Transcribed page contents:
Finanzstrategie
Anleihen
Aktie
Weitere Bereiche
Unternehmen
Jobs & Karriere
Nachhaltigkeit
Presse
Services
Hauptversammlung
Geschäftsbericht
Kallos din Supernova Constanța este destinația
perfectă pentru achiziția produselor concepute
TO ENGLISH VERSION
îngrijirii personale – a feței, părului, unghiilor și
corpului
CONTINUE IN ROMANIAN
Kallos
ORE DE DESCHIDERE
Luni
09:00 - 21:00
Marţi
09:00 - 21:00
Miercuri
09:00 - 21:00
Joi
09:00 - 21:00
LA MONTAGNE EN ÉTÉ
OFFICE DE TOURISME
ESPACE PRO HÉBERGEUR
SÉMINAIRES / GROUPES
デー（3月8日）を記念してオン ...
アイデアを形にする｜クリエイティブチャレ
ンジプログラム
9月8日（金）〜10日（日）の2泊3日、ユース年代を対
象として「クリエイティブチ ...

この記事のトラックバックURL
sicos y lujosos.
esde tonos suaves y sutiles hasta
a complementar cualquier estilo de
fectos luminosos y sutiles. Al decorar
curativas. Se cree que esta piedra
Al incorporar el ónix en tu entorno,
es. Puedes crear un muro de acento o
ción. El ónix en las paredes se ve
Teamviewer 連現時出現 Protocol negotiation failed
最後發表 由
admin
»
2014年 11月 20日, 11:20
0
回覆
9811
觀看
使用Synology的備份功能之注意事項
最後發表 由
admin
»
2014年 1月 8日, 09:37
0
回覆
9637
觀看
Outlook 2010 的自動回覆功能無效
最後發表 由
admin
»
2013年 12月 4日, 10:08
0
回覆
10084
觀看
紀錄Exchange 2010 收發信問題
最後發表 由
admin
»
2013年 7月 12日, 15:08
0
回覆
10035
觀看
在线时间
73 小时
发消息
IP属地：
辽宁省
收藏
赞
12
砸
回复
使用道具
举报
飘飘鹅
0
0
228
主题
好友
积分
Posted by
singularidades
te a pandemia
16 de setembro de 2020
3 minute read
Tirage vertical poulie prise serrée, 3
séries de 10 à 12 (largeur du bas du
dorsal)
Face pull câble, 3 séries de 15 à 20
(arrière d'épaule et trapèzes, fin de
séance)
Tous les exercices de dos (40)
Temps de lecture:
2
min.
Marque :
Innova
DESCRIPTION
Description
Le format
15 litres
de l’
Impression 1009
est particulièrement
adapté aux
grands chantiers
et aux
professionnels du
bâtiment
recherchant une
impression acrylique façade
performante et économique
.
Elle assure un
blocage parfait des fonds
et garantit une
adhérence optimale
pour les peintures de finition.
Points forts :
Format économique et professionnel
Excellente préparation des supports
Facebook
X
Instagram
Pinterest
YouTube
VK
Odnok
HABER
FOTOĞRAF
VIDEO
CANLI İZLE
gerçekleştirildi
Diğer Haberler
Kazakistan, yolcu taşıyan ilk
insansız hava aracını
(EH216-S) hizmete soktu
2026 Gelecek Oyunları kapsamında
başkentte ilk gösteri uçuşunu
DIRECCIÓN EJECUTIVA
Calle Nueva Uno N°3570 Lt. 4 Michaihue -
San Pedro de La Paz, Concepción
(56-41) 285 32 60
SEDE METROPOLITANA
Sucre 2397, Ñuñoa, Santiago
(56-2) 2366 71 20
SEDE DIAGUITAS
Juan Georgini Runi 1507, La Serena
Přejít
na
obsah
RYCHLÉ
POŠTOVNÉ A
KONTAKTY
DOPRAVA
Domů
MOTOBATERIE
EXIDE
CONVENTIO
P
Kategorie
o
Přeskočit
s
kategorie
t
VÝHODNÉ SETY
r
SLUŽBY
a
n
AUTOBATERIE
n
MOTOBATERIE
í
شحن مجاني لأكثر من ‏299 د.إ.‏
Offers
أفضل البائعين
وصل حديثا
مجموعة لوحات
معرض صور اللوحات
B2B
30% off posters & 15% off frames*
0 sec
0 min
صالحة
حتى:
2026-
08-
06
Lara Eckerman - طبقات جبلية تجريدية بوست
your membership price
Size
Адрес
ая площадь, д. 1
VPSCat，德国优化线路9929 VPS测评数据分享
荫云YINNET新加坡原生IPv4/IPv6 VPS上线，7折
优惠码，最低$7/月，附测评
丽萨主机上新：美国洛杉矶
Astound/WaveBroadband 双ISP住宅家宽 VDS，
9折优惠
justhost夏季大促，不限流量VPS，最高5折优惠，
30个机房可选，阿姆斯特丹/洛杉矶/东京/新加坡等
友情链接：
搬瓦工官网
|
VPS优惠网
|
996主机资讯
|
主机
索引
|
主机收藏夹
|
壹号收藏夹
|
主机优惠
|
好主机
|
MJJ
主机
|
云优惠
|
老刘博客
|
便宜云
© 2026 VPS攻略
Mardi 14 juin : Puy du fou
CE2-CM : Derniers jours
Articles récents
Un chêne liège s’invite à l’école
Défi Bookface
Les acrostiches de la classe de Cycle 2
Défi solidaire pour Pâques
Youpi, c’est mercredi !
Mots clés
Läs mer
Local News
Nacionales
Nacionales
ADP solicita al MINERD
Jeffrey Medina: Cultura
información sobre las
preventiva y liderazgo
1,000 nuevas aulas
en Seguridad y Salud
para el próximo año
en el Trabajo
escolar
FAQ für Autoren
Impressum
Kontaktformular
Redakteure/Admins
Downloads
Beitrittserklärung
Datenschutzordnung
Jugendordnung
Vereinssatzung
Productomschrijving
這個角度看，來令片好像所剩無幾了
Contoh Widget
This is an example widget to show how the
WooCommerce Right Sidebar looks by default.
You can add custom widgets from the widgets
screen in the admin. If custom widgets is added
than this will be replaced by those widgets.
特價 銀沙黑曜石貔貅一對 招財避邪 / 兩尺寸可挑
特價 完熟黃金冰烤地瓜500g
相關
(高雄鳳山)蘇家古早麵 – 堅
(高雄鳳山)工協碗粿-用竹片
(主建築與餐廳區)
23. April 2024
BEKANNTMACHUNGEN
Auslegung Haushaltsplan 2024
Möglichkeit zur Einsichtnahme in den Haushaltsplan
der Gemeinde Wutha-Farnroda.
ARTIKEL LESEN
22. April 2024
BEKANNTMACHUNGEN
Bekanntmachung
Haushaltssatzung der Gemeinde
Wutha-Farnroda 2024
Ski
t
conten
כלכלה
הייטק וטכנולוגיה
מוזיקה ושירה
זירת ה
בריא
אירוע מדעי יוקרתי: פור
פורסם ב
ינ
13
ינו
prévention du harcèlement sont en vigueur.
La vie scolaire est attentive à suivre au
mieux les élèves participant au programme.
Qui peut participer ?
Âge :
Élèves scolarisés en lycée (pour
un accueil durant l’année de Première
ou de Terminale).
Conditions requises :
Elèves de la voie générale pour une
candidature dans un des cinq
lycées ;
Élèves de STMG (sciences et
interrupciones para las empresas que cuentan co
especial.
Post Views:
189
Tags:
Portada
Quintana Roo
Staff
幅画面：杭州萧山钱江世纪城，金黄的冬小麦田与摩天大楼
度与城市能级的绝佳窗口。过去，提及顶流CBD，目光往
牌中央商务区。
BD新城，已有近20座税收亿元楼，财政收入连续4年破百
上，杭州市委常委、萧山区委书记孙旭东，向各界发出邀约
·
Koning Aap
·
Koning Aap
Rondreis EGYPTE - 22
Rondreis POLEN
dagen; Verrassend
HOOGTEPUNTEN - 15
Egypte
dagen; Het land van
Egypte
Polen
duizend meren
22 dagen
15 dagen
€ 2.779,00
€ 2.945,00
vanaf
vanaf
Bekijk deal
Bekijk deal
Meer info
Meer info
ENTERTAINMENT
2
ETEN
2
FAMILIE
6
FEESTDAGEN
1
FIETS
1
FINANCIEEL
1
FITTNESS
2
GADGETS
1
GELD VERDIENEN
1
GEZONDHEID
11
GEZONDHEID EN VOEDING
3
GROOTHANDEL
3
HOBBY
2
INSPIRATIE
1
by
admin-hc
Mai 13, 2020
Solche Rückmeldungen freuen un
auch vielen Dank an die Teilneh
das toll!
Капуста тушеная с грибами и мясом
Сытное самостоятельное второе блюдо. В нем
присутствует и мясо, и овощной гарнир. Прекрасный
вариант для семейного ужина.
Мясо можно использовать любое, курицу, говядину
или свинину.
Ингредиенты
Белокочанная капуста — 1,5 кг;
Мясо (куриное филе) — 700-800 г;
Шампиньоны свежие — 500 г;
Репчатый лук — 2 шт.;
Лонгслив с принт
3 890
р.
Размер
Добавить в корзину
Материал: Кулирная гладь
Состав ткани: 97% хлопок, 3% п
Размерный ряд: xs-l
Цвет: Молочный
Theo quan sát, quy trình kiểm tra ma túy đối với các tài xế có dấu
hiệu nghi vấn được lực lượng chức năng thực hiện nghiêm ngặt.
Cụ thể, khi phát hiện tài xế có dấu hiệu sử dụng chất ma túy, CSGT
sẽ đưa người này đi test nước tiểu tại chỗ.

EXERCISE: For the word "Haushaltsplan", find every line in the data that holds it and copy that line.

WRITTEN ANSWER:
Auslegung Haushaltsplan 2024
Möglichkeit zur Einsichtnahme in den Haushaltsplan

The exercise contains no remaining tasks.